Stance detection refers to the task of extracting the standpoint (Favor, Against or Neither) towards a target in given texts. Such research gains increasing attention with the proliferation of social media contents. The conventional framework of handling stance detection is converting it into text classification tasks. Deep learning models have already replaced rule-based models and traditional machine learning models in solving such problems. Current deep neural networks are facing two main challenges which are insufficient labeled data and information in social media posts and the unexplainable nature of deep learning models. A new pre-trained language model chatGPT was launched on Nov 30, 2022. For the stance detection tasks, our experiments show that ChatGPT can achieve SOTA or similar performance for commonly used datasets including SemEval-2016 and P-Stance. At the same time, ChatGPT can provide explanation for its own prediction, which is beyond the capability of any existing model. The explanations for the cases it cannot provide classification results are especially useful. ChatGPT has the potential to be the best AI model for stance detection tasks in NLP, or at least change the research paradigm of this field. ChatGPT also opens up the possibility of building explanatory AI for stance detection.

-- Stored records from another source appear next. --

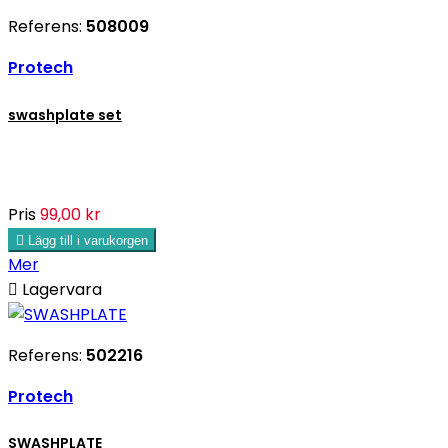
Referens:
508009
Protech
swashplate set
Pris
99,00 kr

Lägg till i varukorgen
Mer

Lagervara
Referens:
502216
Protech
SWASHPLATE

翻译:翻译标题:ChatGPT发布后立场检测技术会如何演变?
翻译摘要:立场检测是指从给定文本中提取对目标的立场(赞成、反对或无立场)的任务。此类研究随着社交媒体内容的增多而越来越受到关注。处理立场检测的传统框架是将其转换为文本分类任务。深度学习模型已经取代了基于规则的模型和传统的机器学习模型来解决此类问题。当前的深度神经网络面临两个主要挑战,即标注数据和社交媒体帖子中的信息不足,以及深度学习模型的不可解释性。一个新的预训练语言模型 ChatGPT 在2022年11月30日发布。对于立场检测任务,我们的实验证明 ChatGPT 可以在常用数据集(包括 SemEval-2016 和 P-Stance)上实现后续工作(SOTA)或类似的性能。同时,ChatGPT 可以为其自己的预测提供解释,这是任何现有模型无法达到的能力。对于它无法提供分类结果的情况,解释尤其有用。ChatGPT 有潜力成为 NLP 领域立场检测任务的最佳 AI 模型,或至少改变这个领域的研究范式。ChatGPT 还为立场检测构建解释性 AI 提供了可能性。